Records from a data source
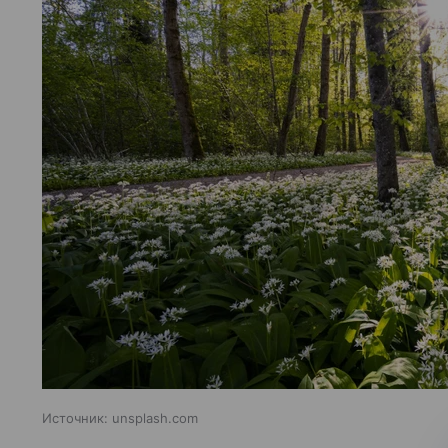
Источник:
unsplash.com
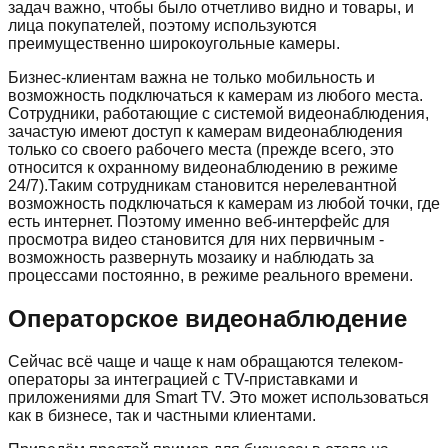
задач важно, чтобы было отчетливо видно и товары, и
лица покупателей, поэтому используются
преимущественно широкоугольные камеры.
Бизнес-клиентам важна не только мобильность и
возможность подключаться к камерам из любого места.
Сотрудники, работающие с системой видеонаблюдения,
зачастую имеют доступ к камерам видеонаблюдения
только со своего рабочего места (прежде всего, это
относится к охранному видеонаблюдению в режиме
24/7).Таким сотрудникам становится нерелевантной
возможность подключаться к камерам из любой точки, где
есть интернет. Поэтому именно веб-интерфейс для
просмотра видео становится для них первичным -
возможность развернуть мозаику и наблюдать за
процессами постоянно, в режиме реального времени.
Операторское видеонаблюдение
Сейчас всё чаще и чаще к нам обращаются телеком-
операторы за интеграцией с TV-приставками и
приложениями для Smart TV. Это может использоваться
как в бизнесе, так и частными клиентами.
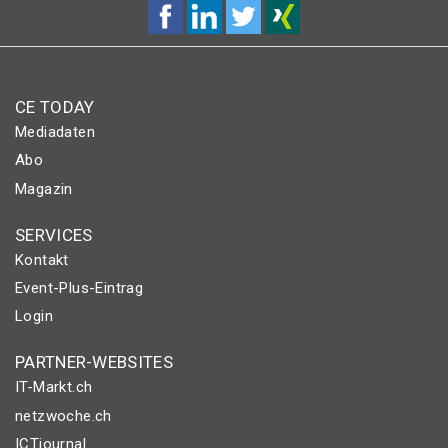
CE TODAY
Mediadaten
Abo
Magazin
SERVICES
Kontakt
Event-Plus-Eintrag
Login
PARTNER-WEBSITES
IT-Markt.ch
netzwoche.ch
ICTjournal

▸ ABOUT THIS EXERCISE
Copy out each line of the data in which the word "видеонаблюдения" appears.

▸ EXERCISE RESULT
Сотрудники, работающие с системой видеонаблюдения,
зачастую имеют доступ к камерам видеонаблюдения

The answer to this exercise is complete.